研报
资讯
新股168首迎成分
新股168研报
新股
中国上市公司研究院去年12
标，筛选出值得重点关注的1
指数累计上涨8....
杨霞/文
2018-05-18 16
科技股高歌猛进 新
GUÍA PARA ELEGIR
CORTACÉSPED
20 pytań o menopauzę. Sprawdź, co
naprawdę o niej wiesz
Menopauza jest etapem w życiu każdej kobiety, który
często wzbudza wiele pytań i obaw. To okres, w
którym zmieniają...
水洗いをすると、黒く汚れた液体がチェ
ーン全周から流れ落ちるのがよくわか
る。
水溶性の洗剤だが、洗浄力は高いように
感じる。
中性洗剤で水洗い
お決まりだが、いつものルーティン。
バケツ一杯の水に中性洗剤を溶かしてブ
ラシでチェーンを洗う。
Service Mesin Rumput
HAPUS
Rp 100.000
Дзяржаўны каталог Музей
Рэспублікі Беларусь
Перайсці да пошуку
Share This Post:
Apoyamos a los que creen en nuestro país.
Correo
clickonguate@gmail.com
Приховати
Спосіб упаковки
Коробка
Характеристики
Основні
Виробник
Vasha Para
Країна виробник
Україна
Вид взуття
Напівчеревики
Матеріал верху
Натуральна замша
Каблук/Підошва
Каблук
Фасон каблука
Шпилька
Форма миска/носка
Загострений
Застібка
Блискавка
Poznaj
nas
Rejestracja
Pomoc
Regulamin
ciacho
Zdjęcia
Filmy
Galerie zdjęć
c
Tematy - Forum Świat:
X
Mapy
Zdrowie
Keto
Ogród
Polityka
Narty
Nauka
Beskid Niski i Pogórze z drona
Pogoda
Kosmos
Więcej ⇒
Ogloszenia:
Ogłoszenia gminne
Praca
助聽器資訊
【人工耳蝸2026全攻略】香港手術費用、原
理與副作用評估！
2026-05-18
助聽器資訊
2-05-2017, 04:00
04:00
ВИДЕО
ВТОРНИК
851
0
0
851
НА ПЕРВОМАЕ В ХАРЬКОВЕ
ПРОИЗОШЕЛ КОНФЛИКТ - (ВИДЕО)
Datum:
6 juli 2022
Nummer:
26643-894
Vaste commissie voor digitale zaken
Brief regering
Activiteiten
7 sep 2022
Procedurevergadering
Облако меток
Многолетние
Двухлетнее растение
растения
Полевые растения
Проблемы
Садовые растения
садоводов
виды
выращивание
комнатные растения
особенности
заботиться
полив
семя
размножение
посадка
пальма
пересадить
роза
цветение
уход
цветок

----------------

- [Task description] What you return should be the lines from the beginning of the records through the one that contains "Напівчеревики", repeated exactly and with no additions.

- [Response below]
研报
资讯
新股168首迎成分
新股168研报
新股
中国上市公司研究院去年12
标，筛选出值得重点关注的1
指数累计上涨8....
杨霞/文
2018-05-18 16
科技股高歌猛进 新
GUÍA PARA ELEGIR
CORTACÉSPED
20 pytań o menopauzę. Sprawdź, co
naprawdę o niej wiesz
Menopauza jest etapem w życiu każdej kobiety, który
często wzbudza wiele pytań i obaw. To okres, w
którym zmieniają...
水洗いをすると、黒く汚れた液体がチェ
ーン全周から流れ落ちるのがよくわか
る。
水溶性の洗剤だが、洗浄力は高いように
感じる。
中性洗剤で水洗い
お決まりだが、いつものルーティン。
バケツ一杯の水に中性洗剤を溶かしてブ
ラシでチェーンを洗う。
Service Mesin Rumput
HAPUS
Rp 100.000
Дзяржаўны каталог Музей
Рэспублікі Беларусь
Перайсці да пошуку
Share This Post:
Apoyamos a los que creen en nuestro país.
Correo
clickonguate@gmail.com
Приховати
Спосіб упаковки
Коробка
Характеристики
Основні
Виробник
Vasha Para
Країна виробник
Україна
Вид взуття
Напівчеревики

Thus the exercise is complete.